Problem description. What is needed is an exact copy of the records below, with the pictures left out.

Records for processing.
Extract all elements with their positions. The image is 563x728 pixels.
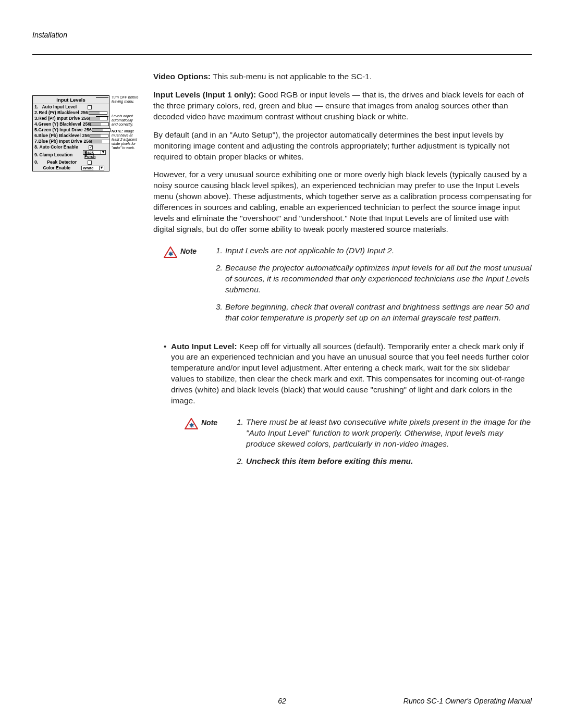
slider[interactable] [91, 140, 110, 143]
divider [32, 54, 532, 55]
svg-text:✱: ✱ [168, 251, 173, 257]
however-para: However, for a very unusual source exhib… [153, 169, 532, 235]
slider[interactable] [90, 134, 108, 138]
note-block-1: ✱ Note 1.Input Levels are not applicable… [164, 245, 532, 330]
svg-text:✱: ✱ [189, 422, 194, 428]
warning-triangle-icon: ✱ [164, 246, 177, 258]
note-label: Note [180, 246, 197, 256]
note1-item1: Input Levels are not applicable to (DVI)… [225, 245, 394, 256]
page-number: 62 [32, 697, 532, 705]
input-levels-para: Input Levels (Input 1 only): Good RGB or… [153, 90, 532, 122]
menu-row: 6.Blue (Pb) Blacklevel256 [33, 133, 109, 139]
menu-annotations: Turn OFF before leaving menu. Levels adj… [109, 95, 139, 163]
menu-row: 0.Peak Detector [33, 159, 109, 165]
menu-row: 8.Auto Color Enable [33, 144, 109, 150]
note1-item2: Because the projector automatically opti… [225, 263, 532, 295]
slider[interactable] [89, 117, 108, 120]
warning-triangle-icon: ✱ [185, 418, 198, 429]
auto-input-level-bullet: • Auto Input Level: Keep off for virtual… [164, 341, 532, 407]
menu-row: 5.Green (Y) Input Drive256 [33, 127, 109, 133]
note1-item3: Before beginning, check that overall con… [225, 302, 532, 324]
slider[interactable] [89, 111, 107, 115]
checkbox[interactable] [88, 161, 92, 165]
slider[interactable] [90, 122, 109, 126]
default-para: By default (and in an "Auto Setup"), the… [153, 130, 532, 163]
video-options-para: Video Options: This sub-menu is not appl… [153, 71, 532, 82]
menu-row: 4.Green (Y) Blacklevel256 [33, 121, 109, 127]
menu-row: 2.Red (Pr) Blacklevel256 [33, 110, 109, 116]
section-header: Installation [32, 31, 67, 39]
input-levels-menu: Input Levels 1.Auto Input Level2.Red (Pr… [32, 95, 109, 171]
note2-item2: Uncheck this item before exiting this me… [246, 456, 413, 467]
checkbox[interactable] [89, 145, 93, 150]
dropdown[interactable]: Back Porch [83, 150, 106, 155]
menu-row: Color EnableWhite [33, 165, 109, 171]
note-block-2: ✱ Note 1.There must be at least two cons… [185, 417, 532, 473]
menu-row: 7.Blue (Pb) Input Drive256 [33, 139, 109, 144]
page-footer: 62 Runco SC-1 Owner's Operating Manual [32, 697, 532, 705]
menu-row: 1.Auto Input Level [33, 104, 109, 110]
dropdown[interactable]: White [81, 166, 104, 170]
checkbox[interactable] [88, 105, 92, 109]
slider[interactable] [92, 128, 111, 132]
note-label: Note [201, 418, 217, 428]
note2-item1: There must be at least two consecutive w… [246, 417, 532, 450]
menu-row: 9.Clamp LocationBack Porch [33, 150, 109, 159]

Answer area.
Extract all elements with their positions. The image is 563x728 pixels.
slider[interactable] [91, 140, 110, 143]
divider [32, 54, 532, 55]
svg-text:✱: ✱ [168, 251, 173, 257]
however-para: However, for a very unusual source exhib… [153, 169, 532, 235]
slider[interactable] [90, 134, 108, 138]
note-block-1: ✱ Note 1.Input Levels are not applicable… [164, 245, 532, 330]
svg-text:✱: ✱ [189, 422, 194, 428]
warning-triangle-icon: ✱ [164, 246, 177, 258]
note-label: Note [180, 246, 197, 256]
note1-item1: Input Levels are not applicable to (DVI)… [225, 245, 394, 256]
page-number: 62 [32, 697, 532, 705]
input-levels-para: Input Levels (Input 1 only): Good RGB or… [153, 90, 532, 122]
menu-row: 6.Blue (Pb) Blacklevel256 [33, 133, 109, 139]
menu-annotations: Turn OFF before leaving menu. Levels adj… [109, 95, 139, 163]
menu-row: 0.Peak Detector [33, 159, 109, 165]
menu-row: 8.Auto Color Enable [33, 144, 109, 150]
note1-item2: Because the projector automatically opti… [225, 263, 532, 295]
slider[interactable] [89, 117, 108, 120]
warning-triangle-icon: ✱ [185, 418, 198, 429]
auto-input-level-bullet: • Auto Input Level: Keep off for virtual… [164, 341, 532, 407]
menu-row: 5.Green (Y) Input Drive256 [33, 127, 109, 133]
note1-item3: Before beginning, check that overall con… [225, 302, 532, 324]
slider[interactable] [89, 111, 107, 115]
checkbox[interactable] [88, 161, 92, 165]
slider[interactable] [90, 122, 109, 126]
default-para: By default (and in an "Auto Setup"), the… [153, 130, 532, 163]
video-options-para: Video Options: This sub-menu is not appl… [153, 71, 532, 82]
menu-row: 4.Green (Y) Blacklevel256 [33, 121, 109, 127]
menu-row: 2.Red (Pr) Blacklevel256 [33, 110, 109, 116]
section-header: Installation [32, 31, 67, 39]
input-levels-menu: Input Levels 1.Auto Input Level2.Red (Pr… [32, 95, 109, 171]
note2-item2: Uncheck this item before exiting this me… [246, 456, 413, 467]
checkbox[interactable] [89, 145, 93, 150]
dropdown[interactable]: Back Porch [83, 150, 106, 155]
menu-row: Color EnableWhite [33, 165, 109, 171]
note-block-2: ✱ Note 1.There must be at least two cons… [185, 417, 532, 473]
menu-row: 7.Blue (Pb) Input Drive256 [33, 139, 109, 144]
page-footer: 62 Runco SC-1 Owner's Operating Manual [32, 697, 532, 705]
menu-row: 1.Auto Input Level [33, 104, 109, 110]
dropdown[interactable]: White [81, 166, 104, 170]
checkbox[interactable] [88, 105, 92, 109]
slider[interactable] [92, 128, 111, 132]
note-label: Note [201, 418, 217, 428]
note2-item1: There must be at least two consecutive w… [246, 417, 532, 450]
menu-row: 9.Clamp LocationBack Porch [33, 150, 109, 159]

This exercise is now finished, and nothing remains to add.